This invention relates generally to aircraft nose landing gear assemblies, and, more particularly, to hydraulic steering actuators for aircraft nose landing gear assemblies.
Modern commercial aircraft require efficient nose landing gear steering actuators to provide steerage during taxiing of the aircraft. Various types of steering actuators have been employed for this purpose, yet certain undesirable features have characterized the steering actuators heretofore available.
For example, one type of steering actuator currently widely used on large commercial jet aircraft employs a pair of linear hydraulic push-pull actuators. Each push-pull actuator is fixed at one end with respect to the airplane frame and is connected at its other end to a radial extension of a rotatable landing gear shock absorber strut cylinder. The linear push-pull actuators are arranged approximately parallel to one another on opposite sides of the shock strut assembly. Steering of the nose wheel is effected by simultaneously pushing with one linear actuator and pulling with the other actuator. The system thus operates as a dual crank and crankshaft mechanism for translating the linear force of the actuators to rotational torque applied the landing gear shock strut. The disadvantage of this type of system is that torque is unevenly applied to the shock strut over its full range of rotation. As with any crankshaft mechanism for translating linear force to torsional force, the linear actuators are most efficient when the landing gear is at dead center and each actuator is at the top of its stroke. A sinusoidal relationship between the angular displacement of the landing gear and the torque applied by the actuators causes the actuators to become increasingly less efficient as they approach the bottom portions of their strokes and the landing gear is rotated away from dead center. Because of this inefficiency, the actuators must necessarily be designed to have excess power at the dead center position in order that they will have sufficient power to maintain the steering gear in a deflected position at high angles of rotation. As a result of this inefficiency and the design compensation necessary to overcome it, the steering actuators are relatively heavy and bulky. Furthermore, even when heavy-duty linear steering actuators are employed, they typically operate near their maximum power output when the landing gear is steered to a large steering angle. Because of the sinusoidal relationship between the torque applied to a crankshaft steering device and the angular displacement of the device, it follows that even heavy-duty linear steering actuators are capable of applying only a limited amount of torque at high displacement angles, and the rapid fall-off of torque at high angles can thereby cause poor control response and unpredictable steering performance.

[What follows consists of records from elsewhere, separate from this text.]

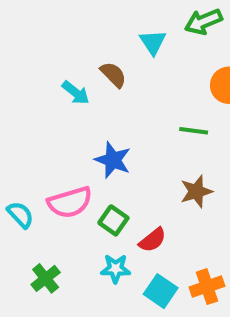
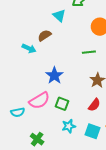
brown semicircle: (113, 75) -> (44, 35), turned -64
blue star: (113, 160) -> (54, 75), turned 30
cyan semicircle: (20, 215) -> (18, 112), turned 136
red semicircle: (153, 240) -> (94, 105), moved

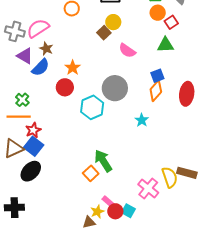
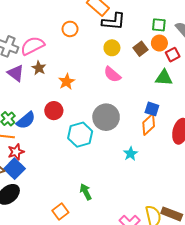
brown square: (104, 33) -> (140, 49), moved
pink semicircle: (127, 51) -> (112, 74), moved
blue semicircle: (41, 67) -> (26, 120), moved
orange star: (73, 68) -> (67, 82), moved
blue square: (157, 76) -> (152, 109), turned 32
green arrow: (103, 161) -> (86, 192), size x0.7
orange square: (91, 173) -> (60, 212), moved

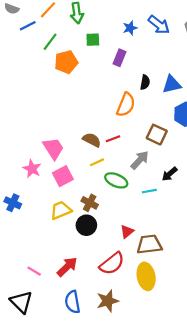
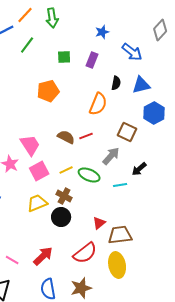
blue arrow: (159, 25) -> (132, 52), moved
green square: (93, 40) -> (64, 57), moved
orange pentagon: (66, 62) -> (48, 91), moved
yellow line: (97, 162) -> (66, 170), moved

Another type of steering actuator used in modern commercial aircraft is a rack and pinion steering assembly. Rack and pinion assemblies employ a system of involute gears and a hydraulically actuated rack to translate linear force from a hydraulic actuator to rotational torque applied to the landing gear shock strut. This type of assembly is complex, expensive and requires frequent adjustment of the gear system to control backlash and to avoid possible shimmy problems. Both rack and pinion and other types of gear-driven steering assemblies frequently suffer from such problems because virtually all of the steering load is transmitted through a single gear tooth. This problem is typically minimized, though not altogether avoided, by using large and heavy gears, an approach which is generally undesirable in resolving problems of aircraft mechanical components.
Accordingly, it is an object of the present invention to provide a nose landing gear steering actuator which does not employ any gear-driven mechanisms.
It is a further object of the present invention to provide a nose landing gear steering actuator which provides constant torque to the nose landing gear over its full range of angular displacement.
It is yet another object of the present invention to provide a nose landing gear steering actuator which can deflect the nose landing gear at least approximately 75.degree. in either direction from a dead center position.